The size of the salt value depends on the length of the encryption key, as follows:
Key size | Salt size |
128 bits | 8 bytes |
192 bits | 12 bytes |
256 bits | 16 bytes |
This two-byte value is produced as part of the process that derives the encryption and decryption keys from the password. When encrypting, a verification value is derived from the encryption password and stored with the encrypted file. Before decrypting, a verification value can be derived from the decryption password and compared to the value stored with the file, serving as a quick check that will detect most, but not all, incorrect passwords. There is a 1 in 65,536 chance that an incorrect password will yield a matching verification value; therefore, a matching verification value cannot be absolutely relied on to indicate a correct password.
Information on how to obtain the password verification value from Dr.
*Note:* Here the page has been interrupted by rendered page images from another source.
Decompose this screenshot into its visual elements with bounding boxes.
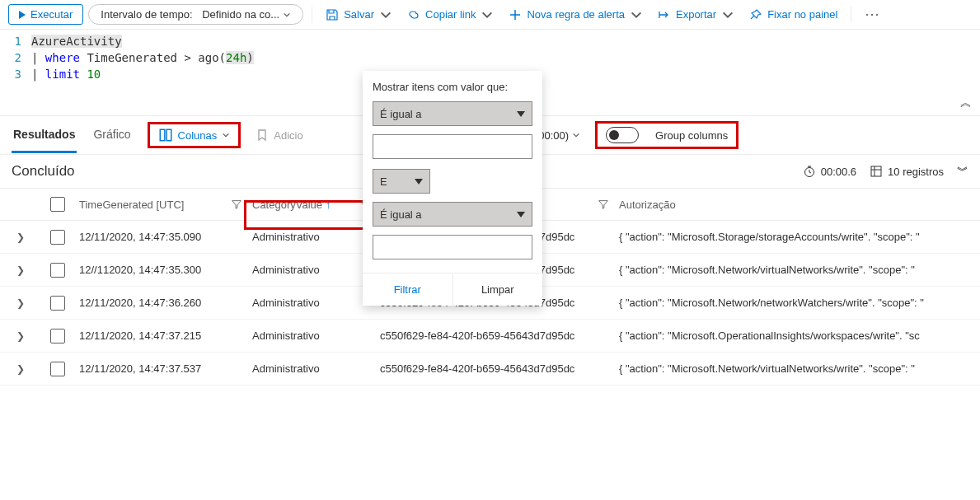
cell-timegen: 12/11/2020, 14:47:37.537	[74, 362, 247, 375]
col-select-all[interactable]	[41, 197, 74, 212]
row-checkbox[interactable]	[41, 362, 74, 376]
cell-correlation: c550f629-fe84-420f-b659-45643d7d95dc	[375, 329, 614, 342]
group-columns-label: Group columns	[655, 129, 728, 142]
checkbox[interactable]	[50, 197, 65, 212]
cell-timegen: 12/11/2020, 14:47:35.090	[74, 231, 247, 243]
add-bookmark-button[interactable]: Adicio	[256, 129, 302, 142]
link-icon	[407, 8, 420, 21]
stopwatch-icon	[803, 165, 816, 178]
expand-row-icon[interactable]: ❯	[0, 330, 41, 342]
cell-timegen: 12//112020, 14:47:35.300	[74, 264, 247, 276]
play-icon	[19, 11, 26, 19]
expand-row-icon[interactable]: ❯	[0, 363, 41, 375]
expand-row-icon[interactable]: ❯	[0, 297, 41, 309]
cell-timegen: 12/11/2020, 14:47:36.260	[74, 297, 247, 309]
export-icon	[658, 8, 671, 21]
bookmark-icon	[256, 129, 269, 142]
run-button[interactable]: Executar	[8, 4, 83, 25]
columns-label: Colunas	[178, 129, 218, 142]
row-checkbox[interactable]	[41, 296, 74, 311]
svg-rect-3	[871, 166, 881, 176]
cell-authorization: { "action": "Microsoft.OperationalInsigh…	[614, 329, 980, 342]
cell-category: Administrativo	[247, 329, 375, 342]
filter-popup: Mostrar itens com valor que: É igual a E…	[363, 71, 542, 306]
line-number: 3	[0, 66, 31, 82]
more-button[interactable]: ···	[860, 6, 884, 23]
filter-apply-button[interactable]: Filtrar	[363, 273, 452, 306]
columns-highlight: Colunas	[148, 122, 241, 148]
row-checkbox[interactable]	[41, 263, 74, 278]
new-alert-label: Nova regra de alerta	[527, 8, 625, 21]
row-checkbox[interactable]	[41, 329, 74, 343]
cell-category: Administrativo	[247, 264, 375, 276]
cell-category: Administrativo	[247, 231, 375, 243]
columns-icon	[158, 128, 173, 143]
col-header-category[interactable]: CategoryValue ↑	[247, 199, 375, 211]
copy-link-label: Copiar link	[425, 8, 476, 21]
time-range-value: Definido na co...	[202, 8, 279, 21]
cell-authorization: { "action": "Microsoft.Network/networkWa…	[614, 297, 980, 309]
time-range-label: Intervalo de tempo:	[101, 8, 192, 21]
save-label: Salvar	[344, 8, 374, 21]
filter-value-2[interactable]	[373, 235, 532, 259]
divider	[851, 7, 851, 23]
pin-button[interactable]: Fixar no painel	[744, 5, 842, 25]
sort-asc-icon: ↑	[326, 199, 331, 211]
col-header-authorization[interactable]: Autorização	[614, 199, 980, 211]
cell-correlation: c550f629-fe84-420f-b659-45643d7d95dc	[375, 362, 614, 375]
toolbar: Executar Intervalo de tempo: Definido na…	[0, 0, 980, 30]
expand-icon[interactable]: ︾	[957, 164, 968, 179]
chevron-down-icon	[222, 131, 230, 139]
export-label: Exportar	[676, 8, 716, 21]
row-checkbox[interactable]	[41, 230, 74, 245]
save-button[interactable]: Salvar	[321, 5, 397, 25]
record-count: 10 registros	[870, 165, 944, 178]
status-completed: Concluído	[12, 163, 75, 180]
pin-icon	[749, 8, 762, 21]
tab-chart[interactable]: Gráfico	[91, 118, 132, 153]
run-label: Executar	[30, 8, 73, 21]
chevron-down-icon	[572, 131, 580, 139]
table-row[interactable]: ❯ 12/11/2020, 14:47:37.215 Administrativ…	[0, 320, 980, 353]
table-row[interactable]: ❯ 12/11/2020, 14:47:37.537 Administrativ…	[0, 353, 980, 386]
collapse-icon[interactable]: ︽	[960, 96, 972, 110]
svg-rect-0	[160, 129, 165, 141]
filter-clear-button[interactable]: Limpar	[452, 273, 543, 306]
filter-condition-1[interactable]: É igual a	[373, 101, 532, 126]
pin-label: Fixar no painel	[767, 8, 837, 21]
time-range-pill[interactable]: Intervalo de tempo: Definido na co...	[88, 4, 303, 25]
col-header-timegen[interactable]: TimeGenerated [UTC]	[74, 199, 247, 211]
chevron-down-icon	[630, 8, 643, 21]
chevron-down-icon	[379, 8, 392, 21]
export-button[interactable]: Exportar	[653, 5, 739, 25]
save-icon	[326, 8, 339, 21]
filter-condition-2[interactable]: É igual a	[373, 202, 532, 227]
expand-row-icon[interactable]: ❯	[0, 264, 41, 276]
divider	[312, 7, 312, 23]
cell-authorization: { "action": "Microsoft.Storage/storageAc…	[614, 231, 980, 243]
copy-link-button[interactable]: Copiar link	[402, 5, 499, 25]
plus-icon	[509, 8, 522, 21]
expand-row-icon[interactable]: ❯	[0, 231, 41, 243]
new-alert-button[interactable]: Nova regra de alerta	[504, 5, 648, 25]
filter-icon[interactable]	[231, 199, 242, 210]
filter-operator[interactable]: E	[373, 169, 430, 194]
dropdown-icon	[415, 179, 423, 185]
add-label: Adicio	[274, 129, 302, 142]
filter-icon[interactable]	[598, 199, 609, 210]
svg-rect-1	[166, 129, 171, 141]
line-number: 1	[0, 33, 31, 49]
cell-category: Administrativo	[247, 362, 375, 375]
group-columns-toggle[interactable]	[606, 127, 639, 143]
chevron-down-icon	[481, 8, 494, 21]
dropdown-icon	[517, 212, 525, 217]
filter-value-1[interactable]	[373, 134, 532, 159]
cell-authorization: { "action": "Microsoft.Network/virtualNe…	[614, 362, 980, 375]
line-number: 2	[0, 49, 31, 66]
dropdown-icon	[517, 111, 525, 117]
columns-button[interactable]: Colunas	[158, 128, 231, 143]
tab-results[interactable]: Resultados	[12, 118, 77, 153]
chevron-down-icon	[721, 8, 734, 21]
filter-popup-title: Mostrar itens com valor que:	[373, 81, 532, 93]
cell-timegen: 12/11/2020, 14:47:37.215	[74, 329, 247, 342]
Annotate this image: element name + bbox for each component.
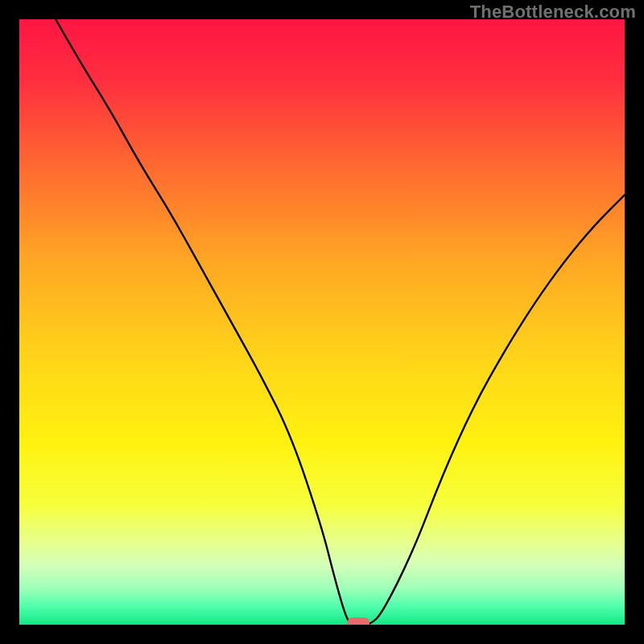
- optimal-marker: [347, 617, 369, 625]
- bottleneck-chart: [19, 19, 625, 625]
- chart-frame: TheBottleneck.com: [0, 0, 644, 644]
- plot-area: [19, 19, 625, 625]
- watermark-text: TheBottleneck.com: [470, 2, 636, 23]
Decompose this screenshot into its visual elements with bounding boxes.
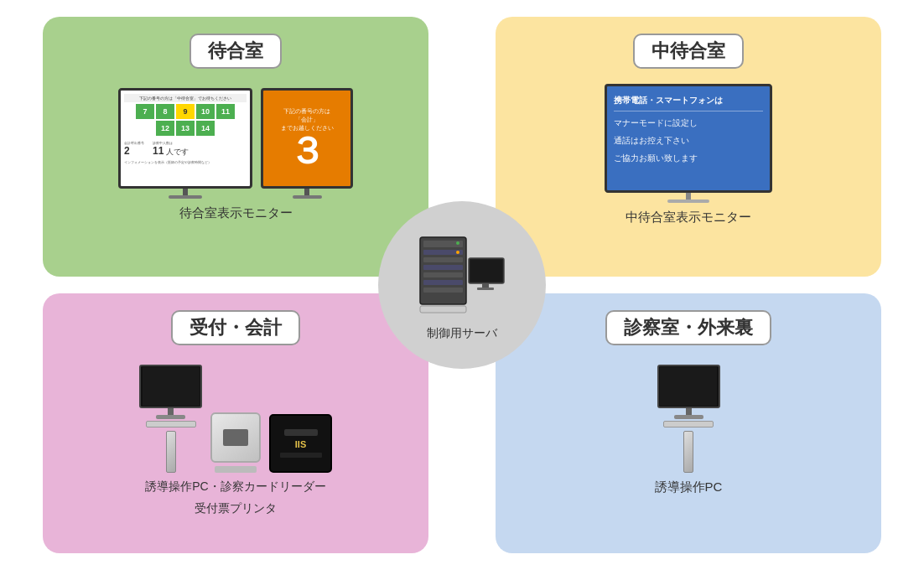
topleft-title: 待合室 [189,34,282,69]
quadrant-bottomleft: 受付・会計 [43,293,428,553]
monitor-line3: 通話はお控え下さい [614,133,763,148]
waiting-header: 下記の番号の方は「中待合室」でお待ちください [124,94,247,102]
svg-point-8 [456,241,459,245]
num-7: 7 [136,104,154,119]
pc-unit-right [657,365,720,473]
equipment-row-left: IIS [139,365,332,473]
orange-text: 下記の番号の方は「会計」までお越しください [281,107,334,132]
server-illustration [412,229,512,321]
center-server-circle: 制御用サーバ [378,201,546,369]
pc-unit-left [139,365,202,473]
monitor-line4: ご協力お願い致します [614,151,763,166]
equipment-row-right [657,365,720,473]
bottomright-title: 診察室・外来裏 [605,310,771,345]
num-13: 13 [176,121,195,136]
waiting-monitor-1: 下記の番号の方は「中待合室」でお待ちください 7 8 9 10 11 12 13 [118,88,252,199]
svg-rect-7 [423,288,463,293]
quadrant-bottomright: 診察室・外来裏 誘導操作PC [496,293,881,553]
bottomleft-label1: 誘導操作PC・診察カードリーダー [145,479,325,495]
middle-display: 携帯電話・スマートフォンは マナーモードに設定し 通話はお控え下さい ご協力お願… [605,84,772,193]
num-9: 9 [176,104,195,119]
num-8: 8 [156,104,174,119]
card-reader-unit [210,412,261,473]
center-label: 制御用サーバ [427,326,497,341]
svg-rect-6 [423,280,463,285]
num-14: 14 [196,121,215,136]
bottomright-label: 誘導操作PC [655,479,723,495]
printer-unit: IIS [269,414,332,473]
orange-number: ３ [288,132,325,169]
svg-rect-11 [470,260,502,282]
topright-label: 中待合室表示モニター [626,210,751,225]
waiting-monitor-2: 下記の番号の方は「会計」までお越しください ３ [261,88,353,199]
bottomleft-label2: 受付票プリンタ [195,501,277,516]
num-10: 10 [196,104,215,119]
topright-title: 中待合室 [633,34,744,69]
svg-rect-14 [420,306,466,313]
monitor-line1: 携帯電話・スマートフォンは [614,93,763,111]
topleft-label: 待合室表示モニター [179,205,293,221]
bottomleft-title: 受付・会計 [171,310,300,345]
quadrant-topleft: 待合室 下記の番号の方は「中待合室」でお待ちください 7 8 9 10 [43,17,428,277]
diagram-container: 待合室 下記の番号の方は「中待合室」でお待ちください 7 8 9 10 [43,17,881,553]
svg-rect-5 [423,272,463,277]
svg-rect-13 [477,288,494,290]
topleft-monitors: 下記の番号の方は「中待合室」でお待ちください 7 8 9 10 11 12 13 [118,88,353,199]
monitor-line2: マナーモードに設定し [614,116,763,131]
svg-rect-3 [423,257,463,262]
quadrant-topright: 中待合室 携帯電話・スマートフォンは マナーモードに設定し 通話はお控え下さい … [496,17,881,277]
waiting-display: 下記の番号の方は「中待合室」でお待ちください 7 8 9 10 11 12 13 [118,88,252,189]
svg-point-9 [456,251,459,254]
num-12: 12 [156,121,174,136]
orange-display: 下記の番号の方は「会計」までお越しください ３ [261,88,353,189]
middle-waiting-monitor: 携帯電話・スマートフォンは マナーモードに設定し 通話はお控え下さい ご協力お願… [605,84,772,203]
num-11: 11 [216,104,235,119]
svg-rect-4 [423,265,463,270]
Gladman's encryption library can be found on the coding tips page.
This value is stored unencrypted.
Encryption is applied only to the content of files. It is performed after compression, and not to any other associated data. The file data is encrypted byte-for-byte using the AES encryption algorithm operating in "CTR" mode, which means that the lengths of the compressed data and the compressed, encrypted data are the same.
It is important for implementors to note that, although the data is encrypted byte-for-byte, it is presented to the encryption and decryption functions in blocks. The block size used for encryption and decryption must be the same. To be compatible with the encryption specification, this block size must be 16 bytes (although the last block may be smaller).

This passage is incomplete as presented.